岸田氏は、例えば、「新自由主義からの転換」という言葉を使った。しかし、日本はいつ新自由主義になったのか。「転換」という言葉を使うからには、彼の認識では、現状は新自由主義なのだろう。

 しかし、たかだか郵政民営化くらいのプロジェクトが中途で挫折してぐずぐずになるような、利権維持と非効率性の中で漂うこの国の一体どこが新自由主義なのか。電波オークションもなければ、農地の株式会社保有さえ実現しない。

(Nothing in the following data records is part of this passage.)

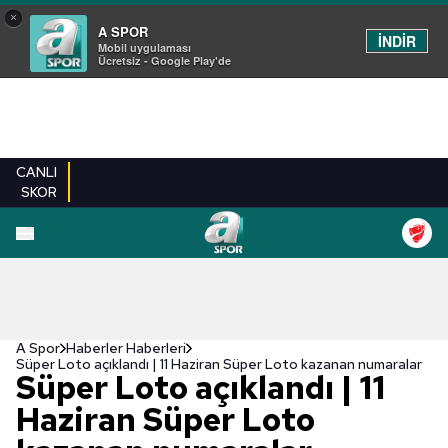
×
A SPOR
İNDİR
Mobil uygulaması
Ücretsiz - Google Play'de
CANLI
SKOR
A Spor
Haberler Haberleri
Süper Loto açıklandı | 11 Haziran Süper Loto kazanan numaralar
Süper Loto açıklandı | 11
Haziran Süper Loto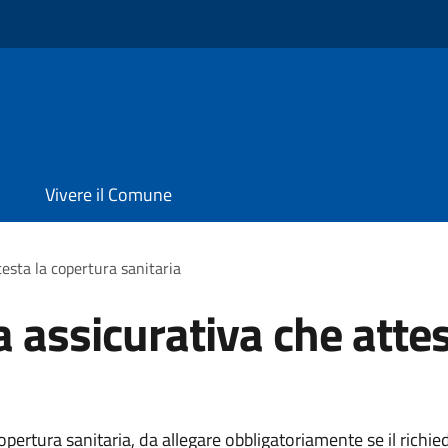
o
Vivere il Comune
testa la copertura sanitaria
a assicurativa che atte
copertura sanitaria, da allegare obbligatoriamente se il richi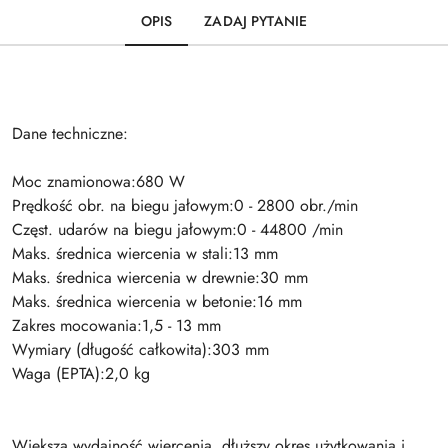
OPIS
ZADAJ PYTANIE
Dane techniczne:
Moc znamionowa:680 W
Prędkość obr. na biegu jałowym:0 - 2800 obr./min
Częst. udarów na biegu jałowym:0 - 44800 /min
Maks. średnica wiercenia w stali:13 mm
Maks. średnica wiercenia w drewnie:30 mm
Maks. średnica wiercenia w betonie:16 mm
Zakres mocowania:1,5 - 13 mm
Wymiary (długość całkowita):303 mm
Waga (EPTA):2,0 kg
Większa wydajność wiercenia, dłuższy okres użytkowania i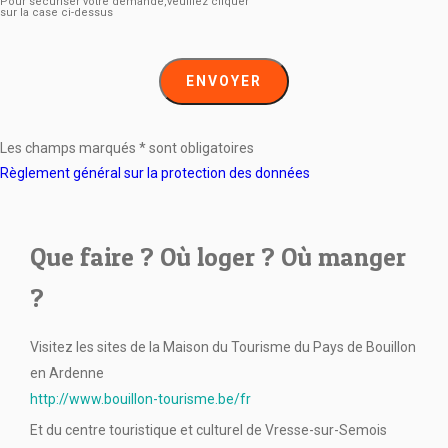
Pour sécuriser votre demande,veuillez cliquer
sur la case ci-dessus
ENVOYER
Les champs marqués * sont obligatoires
Règlement général sur la protection des données
Que faire ? Où loger ? Où manger
?
Visitez les sites de la Maison du Tourisme du Pays de Bouillon
en Ardenne
http://www.bouillon-tourisme.be/fr
Et du centre touristique et culturel de Vresse-sur-Semois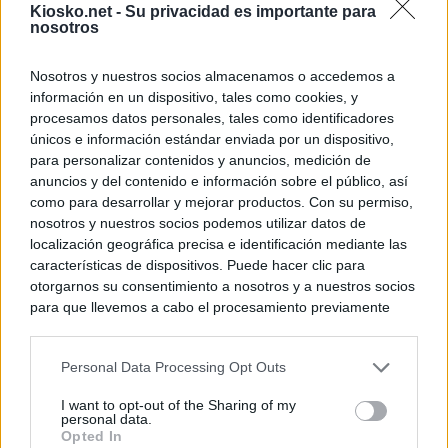
Kiosko.net -
Su privacidad es importante para
nosotros
Nosotros y nuestros socios almacenamos o accedemos a
información en un dispositivo, tales como cookies, y
procesamos datos personales, tales como identificadores
únicos e información estándar enviada por un dispositivo,
para personalizar contenidos y anuncios, medición de
anuncios y del contenido e información sobre el público, así
como para desarrollar y mejorar productos. Con su permiso,
nosotros y nuestros socios podemos utilizar datos de
localización geográfica precisa e identificación mediante las
características de dispositivos. Puede hacer clic para
otorgarnos su consentimiento a nosotros y a nuestros socios
para que llevemos a cabo el procesamiento previamente
descrito. De forma alternativa, puede acceder a información
más detallada y cambiar sus preferencias antes de otorgar o
Personal Data Processing Opt Outs
negar su consentimiento. Tenga en cuenta que algún
procesamiento de sus datos personales puede no requerir
I want to opt-out of the Sharing of my
de su consentimiento, pero usted tiene el derecho de
personal data.
rechazar tal procesamiento. Sus preferencias se aplicarán
Opted In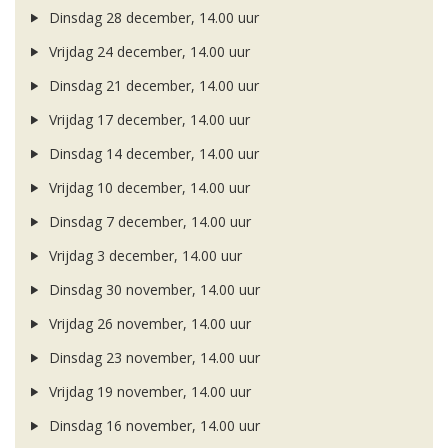
Dinsdag 28 december, 14.00 uur
Vrijdag 24 december, 14.00 uur
Dinsdag 21 december, 14.00 uur
Vrijdag 17 december, 14.00 uur
Dinsdag 14 december, 14.00 uur
Vrijdag 10 december, 14.00 uur
Dinsdag 7 december, 14.00 uur
Vrijdag 3 december, 14.00 uur
Dinsdag 30 november, 14.00 uur
Vrijdag 26 november, 14.00 uur
Dinsdag 23 november, 14.00 uur
Vrijdag 19 november, 14.00 uur
Dinsdag 16 november, 14.00 uur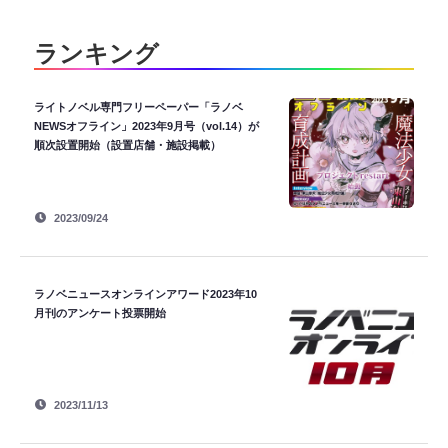
ランキング
ライトノベル専門フリーペーパー「ラノベ
NEWSオフライン」2023年9月号（vol.14）が
順次設置開始（設置店舗・施設掲載）
2023/09/24
ラノベニュースオンラインアワード2023年10
月刊のアンケート投票開始
2023/11/13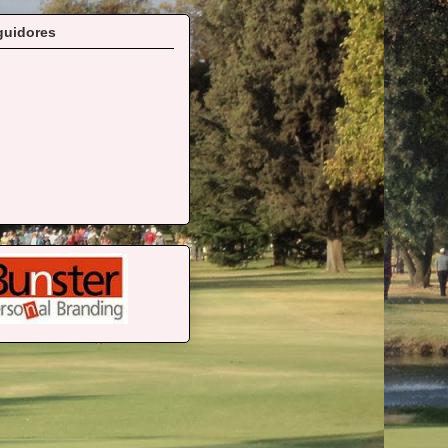
guidores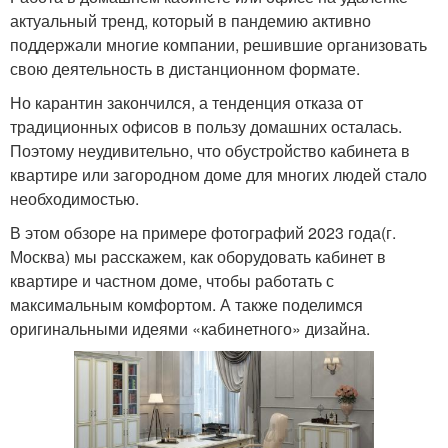
актуальный тренд, который в пандемию активно
поддержали многие компании, решившие организовать
свою деятельность в дистанционном формате.
Но карантин закончился, а тенденция отказа от
традиционных офисов в пользу домашних осталась.
Поэтому неудивительно, что обустройство кабинета в
квартире или загородном доме для многих людей стало
необходимостью.
В этом обзоре на примере фотографий 2023 года(г.
Москва) мы расскажем, как оборудовать кабинет в
квартире и частном доме, чтобы работать с
максимальным комфортом. А также поделимся
оригинальными идеями «кабинетного» дизайна.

 このような日本に「新自由主義」というレッテル貼りをして、意見を言ったような気分になることができる精神構造を、不気味だと思わないことは難しい。しかも、彼は左派政党の党首ではなくて、自由民主党の総裁なのだ。

「新しい資本主義実現会議」は
中身がないと断言できる根拠

 岸田氏が、「新しい資本主義」について確たる具体的な内容を持っていなかったことは、「新しい資本主義実現会議」という何とも奇妙な有識者会議が、総選挙を前にした内閣府の下に設立されたことに如実に表れている。

 内閣府が10月15日に発表した文書を見ると、会議の開催について、「新しい資本主義実現本部の下、『成長と分配の好循環』と『コロナ後の新しい社会の開拓』をコンセプトとした新しい資本主義を実現していくため、それに向けたビジョンを示し、その具体化を進めるため、新しい資本主義実現会議を開催する」とある。

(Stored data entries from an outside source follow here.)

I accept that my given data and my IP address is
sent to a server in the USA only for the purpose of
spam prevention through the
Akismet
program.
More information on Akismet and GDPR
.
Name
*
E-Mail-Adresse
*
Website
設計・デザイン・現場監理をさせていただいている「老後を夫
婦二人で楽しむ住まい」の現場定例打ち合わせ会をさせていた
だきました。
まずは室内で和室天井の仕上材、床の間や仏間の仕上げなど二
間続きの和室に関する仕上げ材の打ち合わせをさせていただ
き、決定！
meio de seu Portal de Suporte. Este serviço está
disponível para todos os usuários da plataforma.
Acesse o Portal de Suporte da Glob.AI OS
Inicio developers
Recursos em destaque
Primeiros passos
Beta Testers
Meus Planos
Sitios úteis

 中身が何もないので、「それに向けたビジョン」などという、この種の文章としては世にも情けない言葉を使う以外に書きようがなかったのだろう。

成長と分配の好循環を「これから検討」
それでは絶望的に中身がない

 そもそも、「新しい資本主義」などという偉そうな言葉を使う以上、そのビジョンは言っている本人が明確に提示して方向性を示すべきだ。「成長と分配の好循環」にも「コロナ後の新しい社会の開拓」にも、願望はあっても中身がない。

「成長と分配の好循環」は与党も野党も望んでいることであり、「どう実現しようとするのか」を論じる以外にお互いを区別するポイントはない。それをこれから有識者会議で検討しようというのだから、岸田首相自身には絶望的なまでに中身がない。